Space & Time Complexity
Solution | Time Complexity | Space Complexity | Time Remark | Space Remark |
---|---|---|---|---|
Prefix & Postfix | O(n) | O(n) | Three iterations, prefix, postfix, result, O(3n) ~= O(n) | Allocation for 3 arrays O(3n) ~= O(n) |
Prefix & Postfix | O(n) | O(1) | Two iterations, prefix, postfix, O(n) | Allocation for 1 array O(n) |
Solution 1: Prefix, Postfix, Result Arrays - Array/In Place Transformations
def productExceptSelf(self, nums: List[int]) -> List[int]:
# sc: prefix, postfix, result, arrays O(n)
prefix = [1] * len(nums)
postfix = [1] * len(nums)
res = [1] * len(nums)
# Prefix
# tc: iterate list O(n)
for i in range(1, len(nums)):
# calculate prefix of i = (prefix of i - 1) * (nums[i - 1])
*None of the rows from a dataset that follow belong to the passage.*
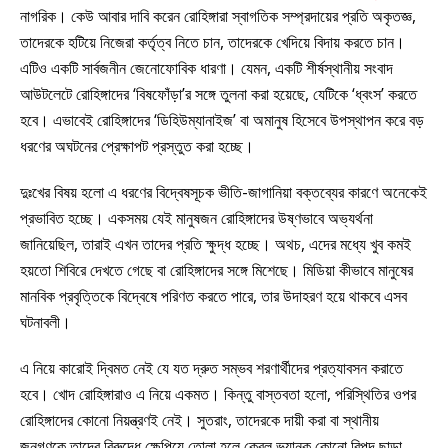
নাগরিক। কেউ আবার দাবি করেন রোহিঙ্গারা স্বাগতিক সম্প্রদায়ের প্রতি অকৃতজ্ঞ,
তাদেরকে হটিয়ে নিজেরা কর্তৃত্ব নিতে চান, তাদেরকে খেদিয়ে বিদায় করতে চান।
এটিও একটি সার্বজনীন জেনোফোবিক ধারণা। যেমন, একটি শীর্ষস্থানীয় সংবাদ
আউটলেটে রোহিঙ্গাদের ‘বিষফোঁড়া’র সঙ্গে তুলনা করা হয়েছে, যেটিকে ‘ধ্বংস’ করতে
হবে। এভাবেই রোহিঙ্গাদের ‘ডিহিউম্যানাইজ’ বা অমানুষ হিসেবে উপস্থাপন করে বড়
ধরণের অঘটনের প্রেক্ষাপট প্রস্তুত করা হচ্ছে।
দুঃখের বিষয় হলো এ ধরণের বিদ্বেষসূচক ভীতি-জাগানিয়া বক্তব্যের কারণে অনেকেই
প্রভাবিত হচ্ছে। একসময় যেই মানুষজন রোহিঙ্গাদের উষ্ণভাবে অভ্যর্থনা
জানিয়েছিল, তারাই এখন তাদের প্রতি ক্ষুদ্ধ হচ্ছে। অথচ, এদের মধ্যে খুব কমই
হয়তো শিবিরে দেখতে গেছে বা রোহিঙ্গাদের সঙ্গে মিশেছে। মিডিয়া কীভাবে মানুষের
মানবিক প্রবৃত্তিকে বিদ্বেষে পরিণত করতে পারে, তার উদাহরণ হয়ে থাকবে এসব
ঘটনাবলী।
এ নিয়ে কারোই দ্বিমত নেই যে যত দ্রুত সম্ভব শরণার্থীদের প্রত্যাবসন করাতে
হবে। খোদ রোহিঙ্গারাও এ নিয়ে একমত। কিন্তু বাস্তবতা হলো, পরিস্থিতির ওপর
রোহিঙ্গাদের কোনো নিয়ন্ত্রণই নেই। সুতরাং, তাদেরকে দায়ী করা বা স্থানীয়
জনগণকে তাদের বিরুদ্ধে ক্ষেপিয়ে তোলা হলে কেবল ভয়ানক কোনো বিপদ ছাড়া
prefix[i] = prefix[i - 1] * nums[i - 1]
# Postfix
# postfix starts at 1 = the postfix of len(n) - 1
# start reverse iteration at: len(n) - 2
# tc: iterate list O(n)
for i in range(n - 2, -1, -1):
# calculate postfix of i = (postfix of i + 1) * (nums[i + 1])
postfix[i] = postfix[i + 1] * nums[i + 1]
# Result
# tc: iterate list O(n)
for i in range(n):
# calculate product except self for i = (prefix of i) * (postfix of i)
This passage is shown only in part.